-- Study material follows --
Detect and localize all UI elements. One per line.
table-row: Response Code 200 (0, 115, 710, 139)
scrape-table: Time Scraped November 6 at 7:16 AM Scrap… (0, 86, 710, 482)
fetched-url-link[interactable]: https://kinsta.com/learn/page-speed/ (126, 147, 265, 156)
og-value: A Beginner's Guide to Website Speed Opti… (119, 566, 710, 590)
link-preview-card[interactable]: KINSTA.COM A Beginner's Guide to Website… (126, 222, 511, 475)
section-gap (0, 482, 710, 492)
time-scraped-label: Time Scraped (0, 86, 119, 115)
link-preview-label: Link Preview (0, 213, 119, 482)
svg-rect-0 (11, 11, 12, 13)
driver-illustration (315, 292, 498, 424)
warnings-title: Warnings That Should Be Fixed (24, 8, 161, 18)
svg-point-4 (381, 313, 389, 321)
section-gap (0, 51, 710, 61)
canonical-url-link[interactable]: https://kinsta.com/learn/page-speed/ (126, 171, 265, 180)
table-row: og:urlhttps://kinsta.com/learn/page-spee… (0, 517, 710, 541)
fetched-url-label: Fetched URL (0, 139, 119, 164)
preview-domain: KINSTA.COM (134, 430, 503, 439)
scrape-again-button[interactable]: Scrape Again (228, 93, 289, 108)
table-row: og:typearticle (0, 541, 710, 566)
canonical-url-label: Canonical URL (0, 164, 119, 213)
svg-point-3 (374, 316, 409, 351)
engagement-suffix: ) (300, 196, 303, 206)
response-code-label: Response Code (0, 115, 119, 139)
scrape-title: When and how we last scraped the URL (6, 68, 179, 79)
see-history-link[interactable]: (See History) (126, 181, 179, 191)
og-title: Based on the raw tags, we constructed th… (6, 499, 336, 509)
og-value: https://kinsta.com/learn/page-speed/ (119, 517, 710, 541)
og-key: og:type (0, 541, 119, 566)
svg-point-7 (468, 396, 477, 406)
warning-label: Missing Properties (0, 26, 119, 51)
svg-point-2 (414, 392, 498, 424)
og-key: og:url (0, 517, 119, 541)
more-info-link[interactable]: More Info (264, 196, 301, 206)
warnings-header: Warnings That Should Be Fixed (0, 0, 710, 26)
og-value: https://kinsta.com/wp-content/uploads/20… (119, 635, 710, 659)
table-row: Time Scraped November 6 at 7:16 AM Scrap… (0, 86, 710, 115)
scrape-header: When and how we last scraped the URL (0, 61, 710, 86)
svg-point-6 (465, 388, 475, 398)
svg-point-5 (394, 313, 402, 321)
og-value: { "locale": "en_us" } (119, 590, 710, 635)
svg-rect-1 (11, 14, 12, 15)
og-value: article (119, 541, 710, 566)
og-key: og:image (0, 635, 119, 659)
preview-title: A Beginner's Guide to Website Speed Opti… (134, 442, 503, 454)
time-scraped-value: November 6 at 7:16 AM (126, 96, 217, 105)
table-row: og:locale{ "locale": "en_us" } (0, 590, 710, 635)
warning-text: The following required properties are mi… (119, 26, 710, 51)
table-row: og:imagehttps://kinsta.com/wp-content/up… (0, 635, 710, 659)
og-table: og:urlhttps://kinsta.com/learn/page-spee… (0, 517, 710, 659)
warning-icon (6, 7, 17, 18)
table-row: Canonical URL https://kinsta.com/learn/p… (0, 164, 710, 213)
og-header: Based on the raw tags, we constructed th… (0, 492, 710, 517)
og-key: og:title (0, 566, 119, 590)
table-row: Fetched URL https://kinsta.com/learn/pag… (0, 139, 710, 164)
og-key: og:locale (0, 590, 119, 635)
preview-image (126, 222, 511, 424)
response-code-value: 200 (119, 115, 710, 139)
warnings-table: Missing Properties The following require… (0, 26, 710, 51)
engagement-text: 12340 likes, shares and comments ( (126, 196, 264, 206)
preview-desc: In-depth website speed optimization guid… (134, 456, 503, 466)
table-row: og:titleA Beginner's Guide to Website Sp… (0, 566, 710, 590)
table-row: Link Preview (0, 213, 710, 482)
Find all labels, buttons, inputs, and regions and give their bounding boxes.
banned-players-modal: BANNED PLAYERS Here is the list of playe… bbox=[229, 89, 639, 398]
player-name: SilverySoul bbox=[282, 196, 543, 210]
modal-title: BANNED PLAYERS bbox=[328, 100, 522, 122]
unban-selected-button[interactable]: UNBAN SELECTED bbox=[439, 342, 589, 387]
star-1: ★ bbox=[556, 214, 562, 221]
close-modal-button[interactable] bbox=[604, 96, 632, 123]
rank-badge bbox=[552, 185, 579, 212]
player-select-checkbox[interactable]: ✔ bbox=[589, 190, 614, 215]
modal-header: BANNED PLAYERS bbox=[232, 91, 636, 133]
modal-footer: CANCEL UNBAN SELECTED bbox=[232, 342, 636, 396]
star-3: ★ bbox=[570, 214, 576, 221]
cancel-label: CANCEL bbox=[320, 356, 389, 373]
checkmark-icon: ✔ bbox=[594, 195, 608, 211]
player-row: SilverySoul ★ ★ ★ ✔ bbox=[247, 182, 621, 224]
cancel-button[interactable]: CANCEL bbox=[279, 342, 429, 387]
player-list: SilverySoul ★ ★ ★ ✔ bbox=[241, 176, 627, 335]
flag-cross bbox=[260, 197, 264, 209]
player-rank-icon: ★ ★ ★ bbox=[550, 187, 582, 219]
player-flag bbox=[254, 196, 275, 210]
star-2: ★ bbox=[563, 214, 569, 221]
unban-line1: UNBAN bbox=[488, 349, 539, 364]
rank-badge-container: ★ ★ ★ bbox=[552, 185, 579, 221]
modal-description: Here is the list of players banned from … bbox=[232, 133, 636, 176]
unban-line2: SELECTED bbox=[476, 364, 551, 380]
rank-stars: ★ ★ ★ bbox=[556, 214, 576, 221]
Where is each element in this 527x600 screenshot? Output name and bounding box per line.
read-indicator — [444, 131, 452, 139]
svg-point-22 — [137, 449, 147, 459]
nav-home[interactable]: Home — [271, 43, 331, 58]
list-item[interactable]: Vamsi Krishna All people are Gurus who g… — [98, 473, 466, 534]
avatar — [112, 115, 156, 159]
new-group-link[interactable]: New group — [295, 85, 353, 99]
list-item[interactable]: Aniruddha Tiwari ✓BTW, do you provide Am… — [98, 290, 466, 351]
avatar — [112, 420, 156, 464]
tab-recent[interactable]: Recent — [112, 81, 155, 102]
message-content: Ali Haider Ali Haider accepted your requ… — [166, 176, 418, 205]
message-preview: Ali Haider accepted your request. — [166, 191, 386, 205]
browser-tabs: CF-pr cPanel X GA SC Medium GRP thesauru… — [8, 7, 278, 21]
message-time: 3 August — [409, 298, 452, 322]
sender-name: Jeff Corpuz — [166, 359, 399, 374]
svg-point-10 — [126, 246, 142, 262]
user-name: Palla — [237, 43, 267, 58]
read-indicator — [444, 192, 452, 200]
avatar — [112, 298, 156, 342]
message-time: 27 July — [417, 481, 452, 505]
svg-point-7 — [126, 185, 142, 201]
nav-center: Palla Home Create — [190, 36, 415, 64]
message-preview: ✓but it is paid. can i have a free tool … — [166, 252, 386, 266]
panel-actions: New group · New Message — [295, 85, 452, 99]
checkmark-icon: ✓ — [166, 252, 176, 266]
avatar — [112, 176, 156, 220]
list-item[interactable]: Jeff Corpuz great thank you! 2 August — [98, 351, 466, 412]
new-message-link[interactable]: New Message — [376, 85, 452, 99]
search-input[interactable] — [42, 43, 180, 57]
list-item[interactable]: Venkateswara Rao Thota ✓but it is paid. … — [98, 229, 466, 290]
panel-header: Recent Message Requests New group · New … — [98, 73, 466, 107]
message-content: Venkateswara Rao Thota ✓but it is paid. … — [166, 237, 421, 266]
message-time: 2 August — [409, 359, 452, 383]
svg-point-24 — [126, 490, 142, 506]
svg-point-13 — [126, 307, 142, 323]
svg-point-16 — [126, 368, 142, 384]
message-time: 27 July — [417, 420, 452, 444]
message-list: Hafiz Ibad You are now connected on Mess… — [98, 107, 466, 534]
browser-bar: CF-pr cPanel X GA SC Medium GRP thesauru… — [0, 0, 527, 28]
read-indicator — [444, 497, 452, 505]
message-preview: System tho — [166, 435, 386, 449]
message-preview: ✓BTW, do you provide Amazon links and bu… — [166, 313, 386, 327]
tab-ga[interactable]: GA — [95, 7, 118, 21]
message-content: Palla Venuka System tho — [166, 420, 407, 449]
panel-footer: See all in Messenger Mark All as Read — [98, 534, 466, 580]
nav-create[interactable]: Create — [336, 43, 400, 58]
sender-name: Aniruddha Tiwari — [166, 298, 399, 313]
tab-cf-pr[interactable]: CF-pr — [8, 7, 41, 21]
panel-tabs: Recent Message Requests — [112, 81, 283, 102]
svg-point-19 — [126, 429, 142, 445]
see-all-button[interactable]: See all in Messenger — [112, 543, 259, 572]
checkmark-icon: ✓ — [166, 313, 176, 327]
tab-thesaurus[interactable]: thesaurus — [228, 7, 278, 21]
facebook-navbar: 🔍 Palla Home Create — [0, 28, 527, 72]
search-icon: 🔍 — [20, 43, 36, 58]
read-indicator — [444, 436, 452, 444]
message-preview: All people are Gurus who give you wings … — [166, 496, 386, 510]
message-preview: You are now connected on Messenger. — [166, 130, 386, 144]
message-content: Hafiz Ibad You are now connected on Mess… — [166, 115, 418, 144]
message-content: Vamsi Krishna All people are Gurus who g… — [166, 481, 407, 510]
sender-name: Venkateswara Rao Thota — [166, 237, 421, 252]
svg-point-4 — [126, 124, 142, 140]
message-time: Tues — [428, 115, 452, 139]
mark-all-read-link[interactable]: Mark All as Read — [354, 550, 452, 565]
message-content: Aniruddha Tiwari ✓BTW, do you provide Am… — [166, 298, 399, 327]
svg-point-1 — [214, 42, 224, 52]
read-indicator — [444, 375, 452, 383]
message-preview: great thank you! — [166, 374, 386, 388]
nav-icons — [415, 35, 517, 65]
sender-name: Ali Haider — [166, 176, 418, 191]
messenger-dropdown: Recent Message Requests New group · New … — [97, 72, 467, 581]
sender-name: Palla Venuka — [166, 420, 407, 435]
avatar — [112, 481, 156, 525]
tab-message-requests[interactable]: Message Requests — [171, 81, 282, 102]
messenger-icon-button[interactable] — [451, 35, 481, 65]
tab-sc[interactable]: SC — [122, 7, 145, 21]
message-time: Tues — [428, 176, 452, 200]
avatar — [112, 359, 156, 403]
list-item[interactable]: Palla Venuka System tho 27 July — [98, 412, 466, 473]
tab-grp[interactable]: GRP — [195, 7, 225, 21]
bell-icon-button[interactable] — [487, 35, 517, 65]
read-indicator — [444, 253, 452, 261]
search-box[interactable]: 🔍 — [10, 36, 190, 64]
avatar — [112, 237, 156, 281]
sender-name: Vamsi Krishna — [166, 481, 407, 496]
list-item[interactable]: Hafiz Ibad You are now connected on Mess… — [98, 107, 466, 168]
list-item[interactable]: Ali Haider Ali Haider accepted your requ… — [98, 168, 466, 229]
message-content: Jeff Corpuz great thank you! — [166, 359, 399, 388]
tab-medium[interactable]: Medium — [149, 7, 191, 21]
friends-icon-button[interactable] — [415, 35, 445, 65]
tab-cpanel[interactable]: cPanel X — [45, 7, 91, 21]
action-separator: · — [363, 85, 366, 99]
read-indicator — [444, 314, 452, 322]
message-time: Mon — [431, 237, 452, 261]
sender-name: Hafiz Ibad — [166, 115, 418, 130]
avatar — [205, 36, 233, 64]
-- Study material concluded --
» **Activity**:
Look through the records above and report how many lines hold the word "Based", giving only the number.

» **Reply**:
2